砦の近くに塞翁という老人が住んでいた。ある日、この老人の愛馬が敵陣に逃げてしまい、人々は口々にこの不幸を慰めた。数ヶ月してその逃げた馬は、立派な馬を引きつれて老人の元に帰ってくる。人々は口々にこのしあわせを喜んだ。ところが、彼の一人息子がこの馬に乗って落馬し、重傷を負った。人々はふたたびこの不幸を嘆いたが、塞翁は、幸は不幸をもたらし、不幸は幸を連れてくるので、息子の骨折も、不幸とはいえないと考えた。
やがて戦争が起こり、近隣の若者はみな招集され、全員が気の毒に戦死してしまったが、老人の息子だけは、足が不自由であったため、招集をまぬがれ、死なずにすんだ。

この故事が言わんとすることは、
「人間は、何が幸せで何が不幸かはわからない。現在は表面には不幸と見えるけれども、それは次にくる幸福の前兆なのだ」ということでしょう。

バブルが崩壊して24年。バブルが弾けたのって同じ午年だったのですね、もうそんなに経ちますか。その間、長びく不況により多くの人々が苦しみました。経済問題だけではありません。震災もありました。
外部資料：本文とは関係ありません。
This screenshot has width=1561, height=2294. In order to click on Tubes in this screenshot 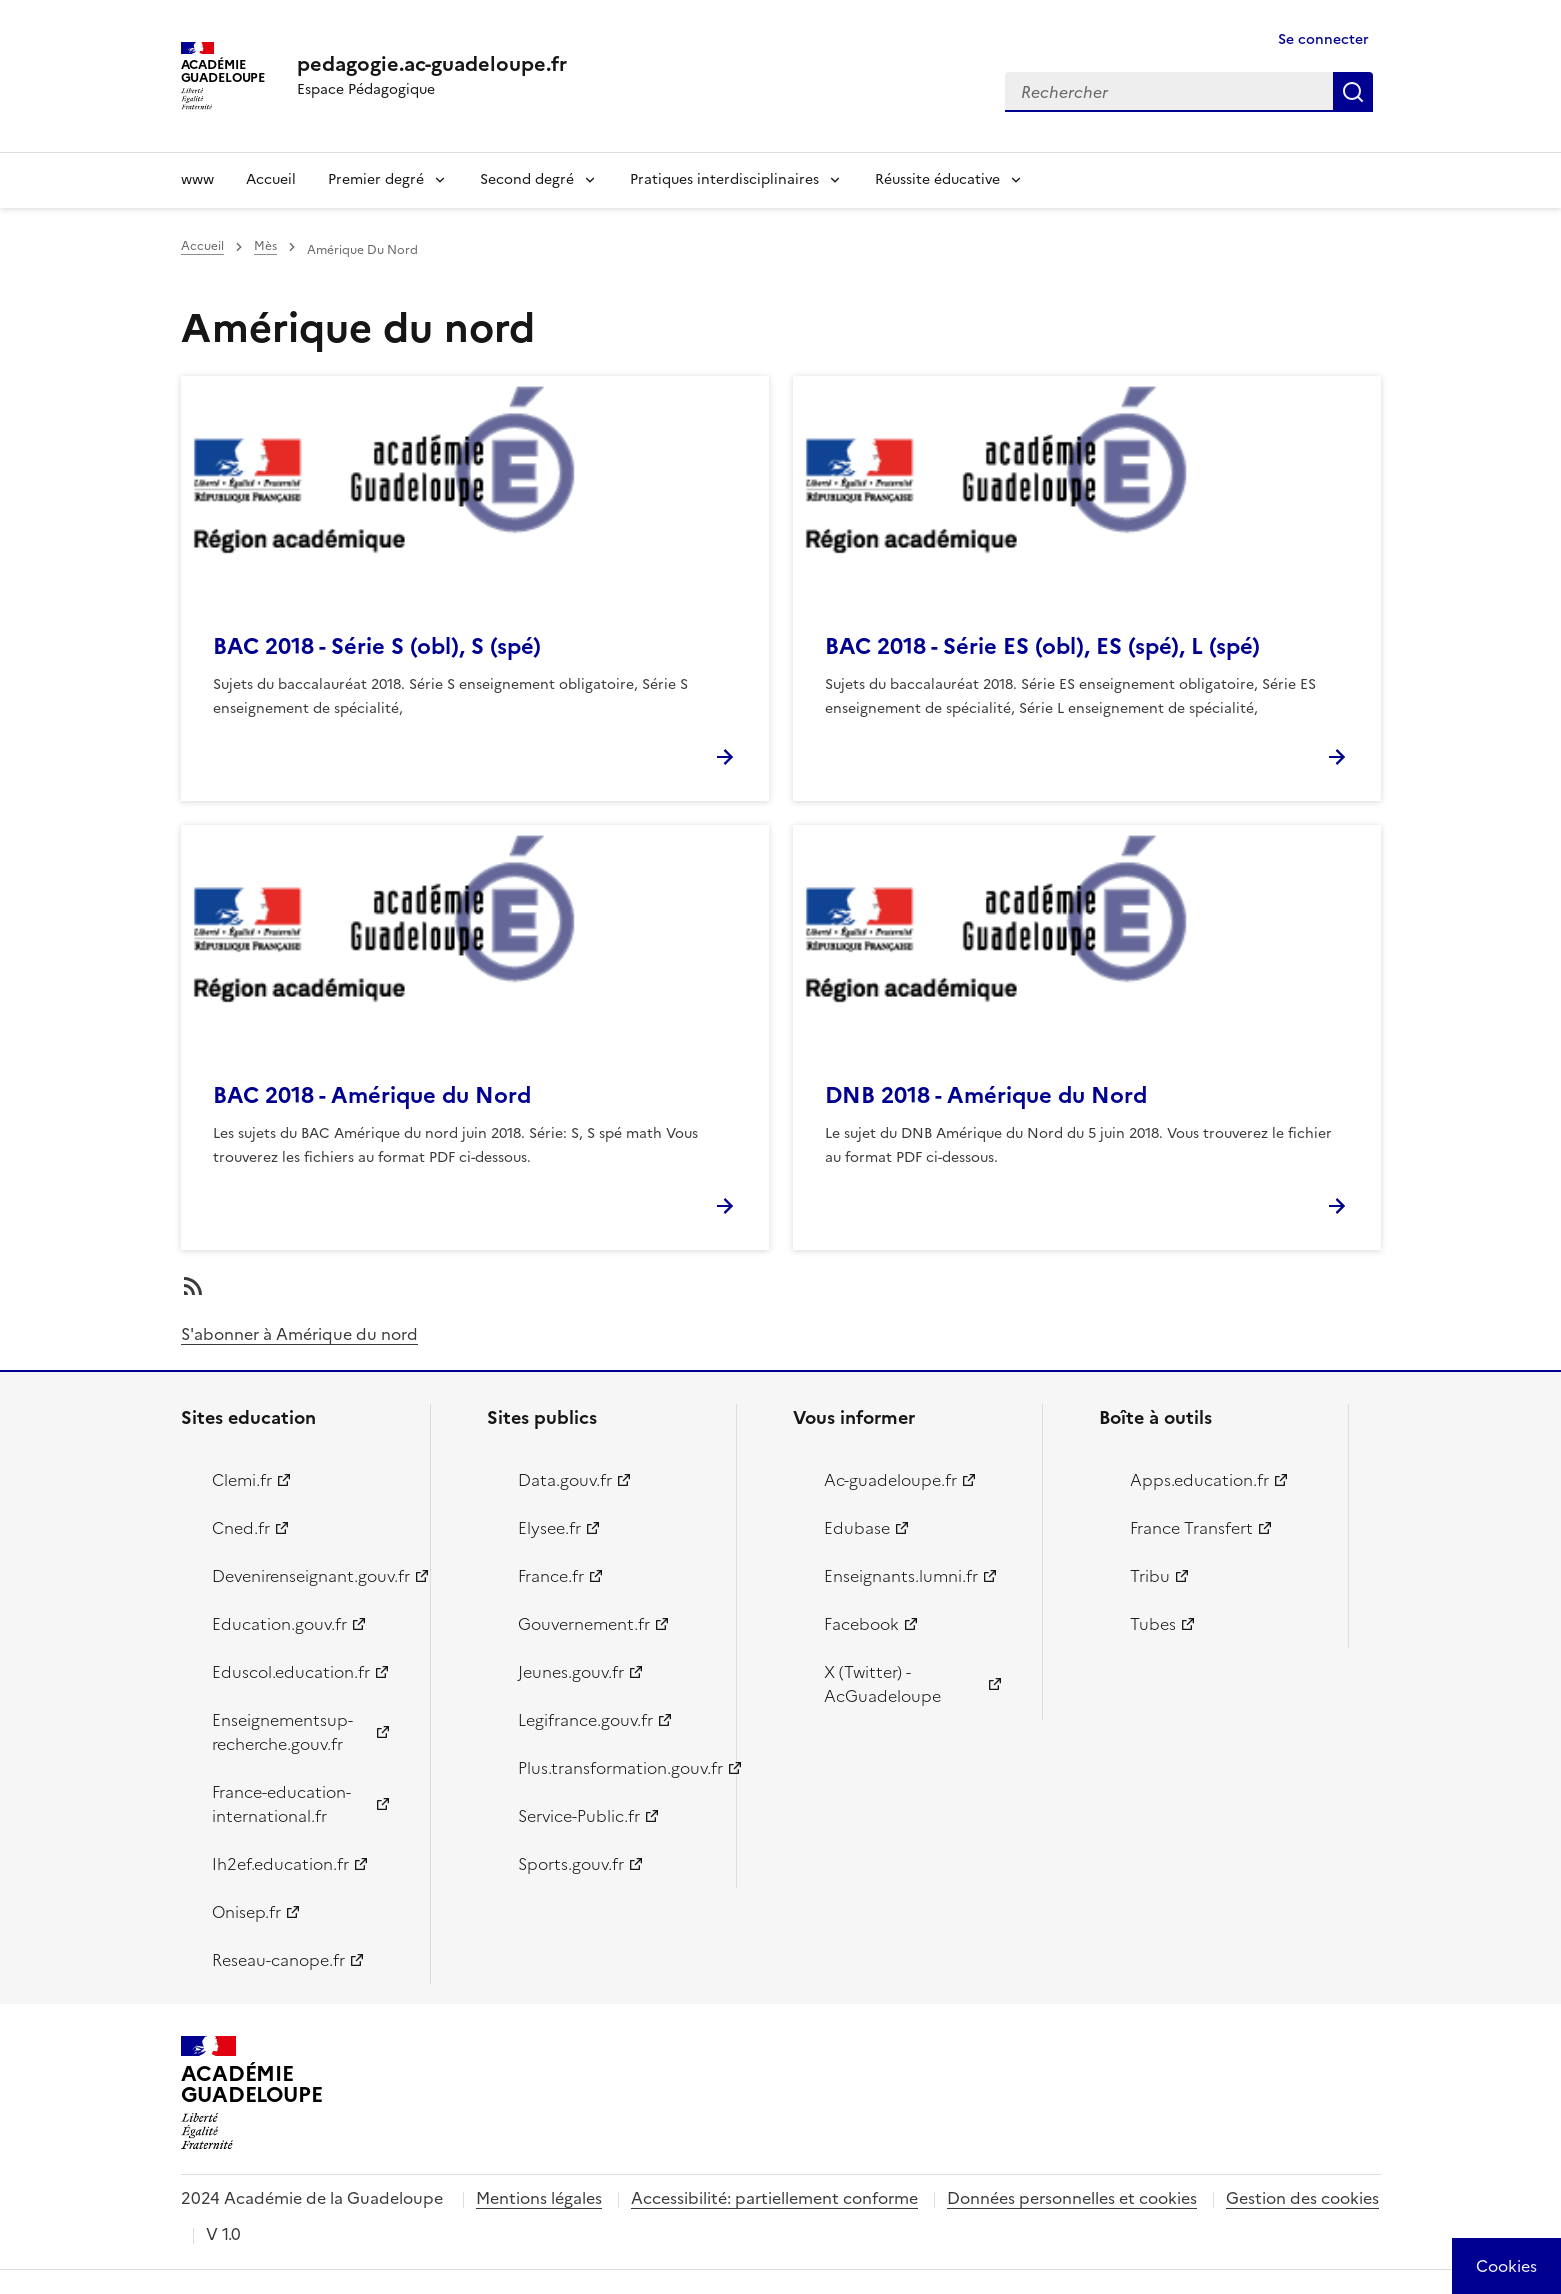, I will do `click(1153, 1624)`.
その度毎に、人々は絆を確かめ合い助け合ってきました。そして、どんな苦しみも何れ来る幸せの前兆であり曙光なのだと考える逞しさを身に付けたように思います。私たち一人ひとり、できる事は違いますが次の世代に相応しい子ども達をしっかりと育てていくことが、全ての大人に課せられた課題であることは確かです。桐杏学園幼児教室スタッフも、日々惑いながらも、子どもたちにできる限りのことをしていきたいと思っています。創立41年周年、桐杏学園、今年も頑張ります。宜しくお願い申し上げます。